_Data excerpts_.
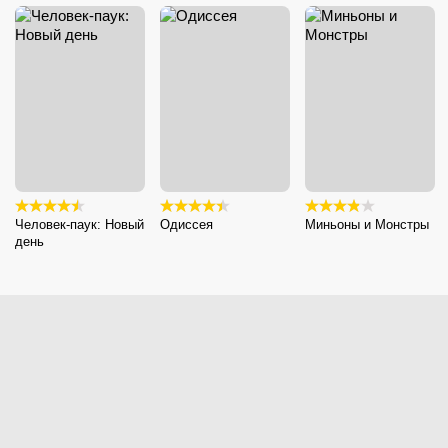
Человек-паук: Новый
Одиссея
Миньоны и Монстры
день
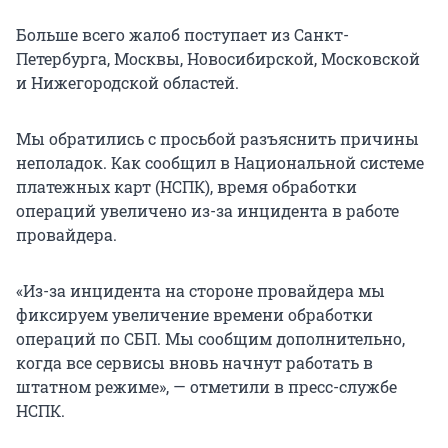
Больше всего жалоб поступает из Санкт-
Петербурга, Москвы, Новосибирской, Московской
и Нижегородской областей.
Мы обратились с просьбой разъяснить причины
неполадок. Как сообщил в Национальной системе
платежных карт (НСПК), время обработки
операций увеличено из-за инцидента в работе
провайдера.
«Из-за инцидента на стороне провайдера мы
фиксируем увеличение времени обработки
операций по СБП. Мы сообщим дополнительно,
когда все сервисы вновь начнут работать в
штатном режиме», — отметили в пресс-службе
НСПК.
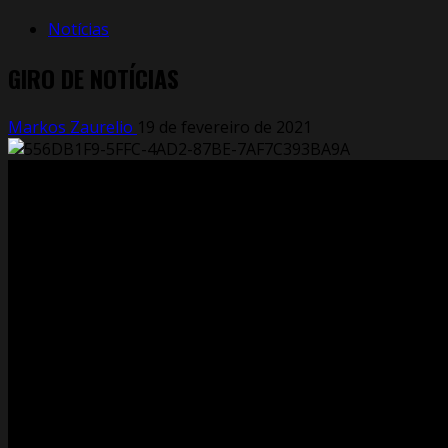
Notícias
GIRO DE NOTÍCIAS
Markos Zaurelio
19 de fevereiro de 2021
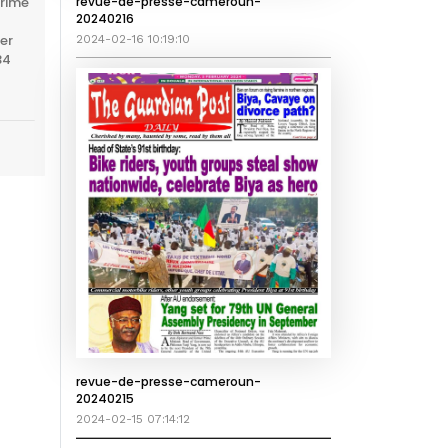
revue-de-presse-cameroun-
primé
20240216
er
2024-02-16 10:19:10
34
revue-de-presse-cameroun-
20240215
2024-02-15 07:14:12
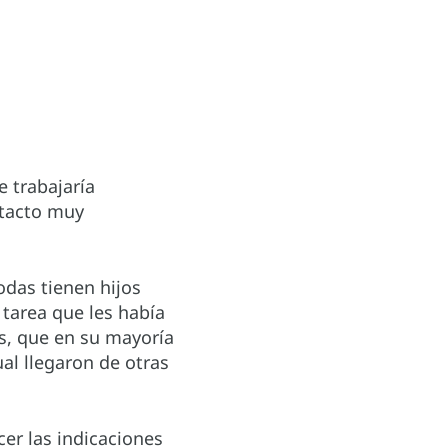
 trabajaría
ntacto muy
das tienen hijos
 tarea que les había
s, que en su mayoría
al llegaron de otras
er las indicaciones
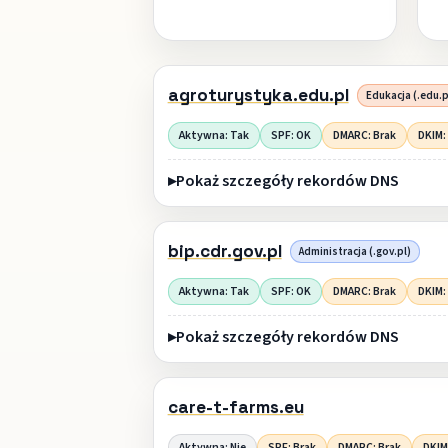
agroturystyka.edu.pl
Edukacja (.edu.p
Aktywna: Tak
SPF: OK
DMARC: Brak
DKIM:
Pokaż szczegóły rekordów DNS
bip.cdr.gov.pl
Administracja (.gov.pl)
Aktywna: Tak
SPF: OK
DMARC: Brak
DKIM:
Pokaż szczegóły rekordów DNS
care-t-farms.eu
Aktywna: Nie
SPF: Brak
DMARC: Brak
DKIM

_Assignment_.
Only the lines from the one holding "Edukacja (.edu.p" through the final line of the entries, both included, should be given again, word for word.

_Your solution_.
Edukacja (.edu.p
Aktywna: Tak
SPF: OK
DMARC: Brak
DKIM:
Pokaż szczegóły rekordów DNS
bip.cdr.gov.pl
Administracja (.gov.pl)
Aktywna: Tak
SPF: OK
DMARC: Brak
DKIM:
Pokaż szczegóły rekordów DNS
care-t-farms.eu
Aktywna: Nie
SPF: Brak
DMARC: Brak
DKIM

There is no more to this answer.